WORK REQUIRED: Below, some lines carry pictures; leave those pictures out and retype exactly the lines from the one with "Array von Bezeichnungen für Messstellen" through the one with "u matériau change".

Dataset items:
════

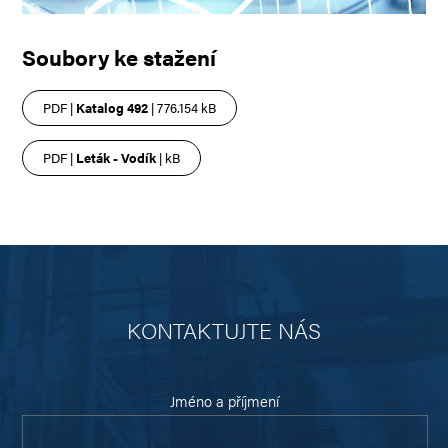
Soubory ke stažení
PDF |
Katalog 492
| 776.154 kB
PDF |
Leták - Vodík
| kB
KONTAKTUJTE NÁS
Jméno a příjmení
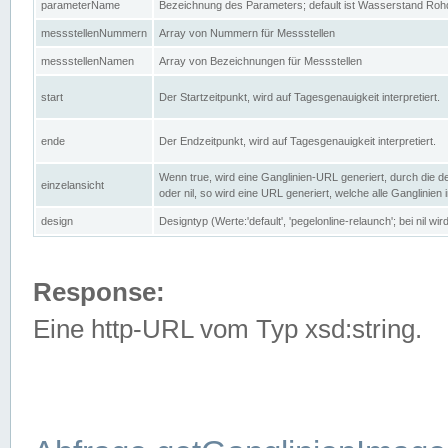
parameterName
Bezeichnung des Parameters; default ist Wasserstand Rohd
messstellenNummern
Array von Nummern für Messstellen
messstellenNamen
Array von Bezeichnungen für Messstellen
start
Der Startzeitpunkt, wird auf Tagesgenauigkeit interpretiert.
ende
Der Endzeitpunkt, wird auf Tagesgenauigkeit interpretiert.
Wenn true, wird eine Ganglinien-URL generiert, durch die d
einzelansicht
oder nil, so wird eine URL generiert, welche alle Ganglinien
design
Designtyp (Werte:'default', 'pegelonline-relaunch'; bei nil 
Response:
Eine http-URL vom Typ xsd:string.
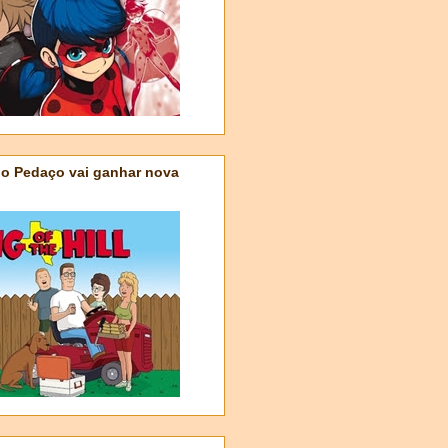
do Pedaço vai ganhar nova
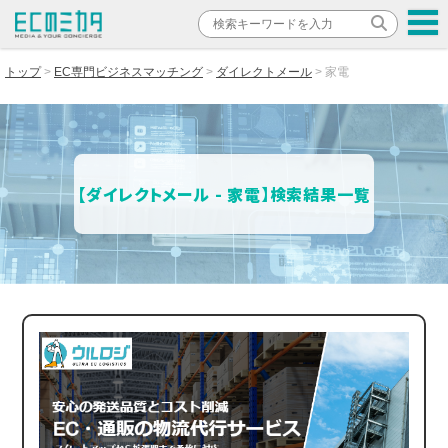
トップ
EC専門ビジネスマッチング
ダイレクトメール
家電
【ダイレクトメール - 家電】検索結果一覧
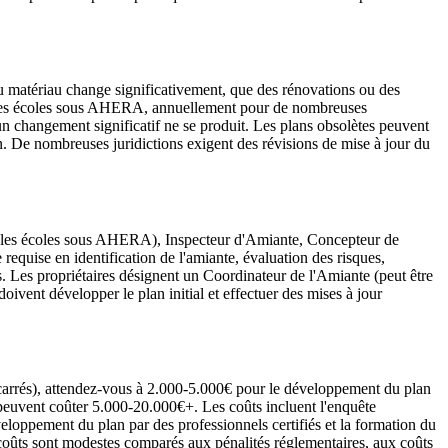
u matériau change significativement, que des rénovations ou des
ur les écoles sous AHERA, annuellement pour de nombreuses
 changement significatif ne se produit. Les plans obsolètes peuvent
on. De nombreuses juridictions exigent des révisions de mise à jour du
our les écoles sous AHERA), Inspecteur d'Amiante, Concepteur de
equise en identification de l'amiante, évaluation des risques,
. Les propriétaires désignent un Coordinateur de l'Amiante (peut être
ivent développer le plan initial et effectuer des mises à jour
 carrés), attendez-vous à 2.000-5.000€ pour le développement du plan
 peuvent coûter 5.000-20.000€+. Les coûts incluent l'enquête
éveloppement du plan par des professionnels certifiés et la formation du
 coûts sont modestes comparés aux pénalités réglementaires, aux coûts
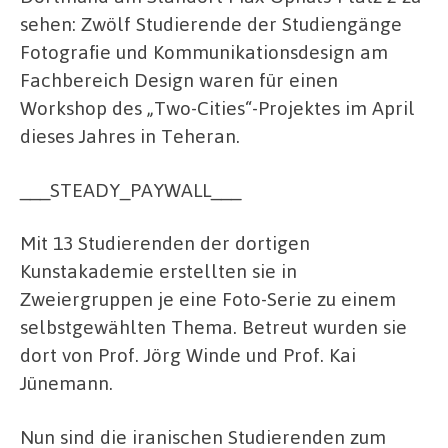
sehen: Zwölf Studierende der Studiengänge
Fotografie und Kommunikationsdesign am
Fachbereich Design waren für einen
Workshop des „Two-Cities“-Projektes im April
dieses Jahres in Teheran.
___STEADY_PAYWALL___
Mit 13 Studierenden der dortigen
Kunstakademie erstellten sie in
Zweiergruppen je eine Foto-Serie zu einem
selbstgewählten Thema. Betreut wurden sie
dort von Prof. Jörg Winde und Prof. Kai
Jünemann.
Nun sind die iranischen Studierenden zum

════

RESULT FOR THIS EXERCISE:
Array von Bezeichnungen für Messstellen
start
Der Startzeitpunkt, wird auf Tagesgenauigkeit interpretiert.
ende
Der Endzeitpunkt, wird auf Tagesgenauigkeit interpretiert.
Wenn true, wird eine Ganglinien-URL generiert, durch die d
einzelansicht
oder nil, so wird eine URL generiert, welche alle Ganglinien
design
Designtyp (Werte:'default', 'pegelonline-relaunch'; bei nil 
Response:
Eine http-URL vom Typ xsd:string.
do Pedaço vai ganhar nova
トップ
EC専門ビジネスマッチング
ダイレクトメール
家電
【ダイレクトメール - 家電】検索結果一覧
u matériau change significativement, que des rénovations ou des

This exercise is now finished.